Admirers of the Borodin vintage 1958 and 1964-69 can luxuriate in these fine sounding and very mellow performances. Everything is beautifully organised and in particular the tonal qualities of the quartet are wonderfully rich and ripe. The Dubinsky-Alexandrov-Shebalin-Berlinsky foursome had very fixed ideas as to this repertoire and that clearly extended to the question of repeats.  In the Mozart Quartet for instance we find repeats well treated in the inner but limited in the outer movements. This however can be persuasively seen as an approach deriving from time and place and I doubt that it will materially impede appreciation of the playing per se.

That performance of K421 stands at the mid-point in time of these three recordings and was taped in 1964. For all the ardent romanticism of the reading there will be many who would consider this – indeed would have considered it back in the mid 1960s – as an imposition of tonal breadth on genuine interpretative freedoms.
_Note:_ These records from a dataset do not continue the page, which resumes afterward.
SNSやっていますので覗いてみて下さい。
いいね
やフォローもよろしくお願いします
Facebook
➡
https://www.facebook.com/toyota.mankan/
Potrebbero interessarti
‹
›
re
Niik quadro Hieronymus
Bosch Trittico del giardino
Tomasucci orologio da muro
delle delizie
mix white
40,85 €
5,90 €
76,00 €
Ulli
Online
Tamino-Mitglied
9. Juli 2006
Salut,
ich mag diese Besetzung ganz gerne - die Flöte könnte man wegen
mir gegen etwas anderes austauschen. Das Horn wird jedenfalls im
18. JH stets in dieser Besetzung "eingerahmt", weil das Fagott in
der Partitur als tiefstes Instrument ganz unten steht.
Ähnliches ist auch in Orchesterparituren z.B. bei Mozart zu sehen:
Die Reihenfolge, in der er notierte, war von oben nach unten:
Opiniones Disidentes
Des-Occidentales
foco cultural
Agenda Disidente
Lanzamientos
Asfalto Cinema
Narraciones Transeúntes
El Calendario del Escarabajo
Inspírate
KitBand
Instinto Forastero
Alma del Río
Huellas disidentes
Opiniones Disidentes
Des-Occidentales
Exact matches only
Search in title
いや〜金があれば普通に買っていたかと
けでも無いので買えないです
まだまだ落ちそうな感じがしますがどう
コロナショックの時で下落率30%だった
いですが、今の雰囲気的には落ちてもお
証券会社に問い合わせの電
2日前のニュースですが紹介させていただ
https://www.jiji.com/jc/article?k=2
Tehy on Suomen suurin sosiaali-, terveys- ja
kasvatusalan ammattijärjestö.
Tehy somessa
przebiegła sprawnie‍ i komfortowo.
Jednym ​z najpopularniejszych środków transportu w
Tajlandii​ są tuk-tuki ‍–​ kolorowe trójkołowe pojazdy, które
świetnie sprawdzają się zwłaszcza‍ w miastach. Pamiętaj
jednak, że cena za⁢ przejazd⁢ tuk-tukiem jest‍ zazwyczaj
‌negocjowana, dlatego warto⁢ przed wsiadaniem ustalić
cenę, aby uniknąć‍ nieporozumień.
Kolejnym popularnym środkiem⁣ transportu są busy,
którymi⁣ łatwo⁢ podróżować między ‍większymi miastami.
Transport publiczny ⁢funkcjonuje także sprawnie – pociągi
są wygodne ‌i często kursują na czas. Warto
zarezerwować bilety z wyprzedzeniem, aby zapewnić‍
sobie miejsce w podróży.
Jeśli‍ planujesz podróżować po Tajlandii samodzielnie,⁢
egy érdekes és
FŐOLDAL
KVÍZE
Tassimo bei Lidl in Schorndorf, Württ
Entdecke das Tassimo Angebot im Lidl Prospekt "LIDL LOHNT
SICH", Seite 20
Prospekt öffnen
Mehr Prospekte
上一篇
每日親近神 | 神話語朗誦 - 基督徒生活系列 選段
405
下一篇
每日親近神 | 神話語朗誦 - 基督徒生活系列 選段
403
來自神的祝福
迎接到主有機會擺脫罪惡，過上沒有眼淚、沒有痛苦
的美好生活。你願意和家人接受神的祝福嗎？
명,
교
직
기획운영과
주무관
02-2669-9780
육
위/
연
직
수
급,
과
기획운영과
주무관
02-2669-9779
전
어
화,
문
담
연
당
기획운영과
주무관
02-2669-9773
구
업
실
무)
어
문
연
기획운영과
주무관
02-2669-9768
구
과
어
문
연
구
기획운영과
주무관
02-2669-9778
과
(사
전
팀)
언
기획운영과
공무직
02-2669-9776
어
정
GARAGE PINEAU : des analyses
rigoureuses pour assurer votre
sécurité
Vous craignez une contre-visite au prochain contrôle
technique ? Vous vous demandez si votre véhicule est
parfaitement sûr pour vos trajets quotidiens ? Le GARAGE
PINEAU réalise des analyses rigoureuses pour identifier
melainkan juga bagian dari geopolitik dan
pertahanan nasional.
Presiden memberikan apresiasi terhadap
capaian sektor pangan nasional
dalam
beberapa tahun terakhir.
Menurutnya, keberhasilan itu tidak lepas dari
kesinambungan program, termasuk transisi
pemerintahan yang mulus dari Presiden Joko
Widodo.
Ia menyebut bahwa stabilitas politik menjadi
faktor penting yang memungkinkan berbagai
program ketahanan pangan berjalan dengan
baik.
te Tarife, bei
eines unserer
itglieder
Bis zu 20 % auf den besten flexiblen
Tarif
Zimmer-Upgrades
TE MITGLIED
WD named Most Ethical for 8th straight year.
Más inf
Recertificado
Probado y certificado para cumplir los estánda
True there are most attractive things in the trio of the Minuet but the grand seigniorial approach can sap the music making; rhythmic devitalisation is often the result.

Their performance of the Clarinet Quintet with a distinguished colleague, Ivan Mozgovenko, shows similar tendencies - ones, I have to say, with which the clarinettist sounds entirely comfortable. Mellifluous and sonorous – you can hardly miss the very pronounced “bass line” cello of Berlinsky – this is a reading that exalts rarefied beauty but at the expense of inner dynamism. Earlier players such as Kell and his various quartet colleagues often played as slowly but invariably with greater incision and stronger complements of accents and dynamic variation. The result, to my ears at any rate, is that the Mozgovenko-Borodin team sounds lateral and in truth, inert.

The Haydn is the earliest of the recordings. The 1958 group had been together since the early 50s and were already fully armed. But this is a Haydn that sounds, even for the late 1950s, rather too smoothed out and lacking appropriate grit. The intense warmth of the collective vibrato tends to dampen the quixotic and to impede momentum – in this of all quartets.

This is part of a series of Melodiya reissues after a period in which companies such as Aulos had access to the master tapes and issued them using DSD remastering. You should note that K421 was coupled with the Brahms Clarinet Quintet (Mozgovenko again) and issued on Chandos H10151.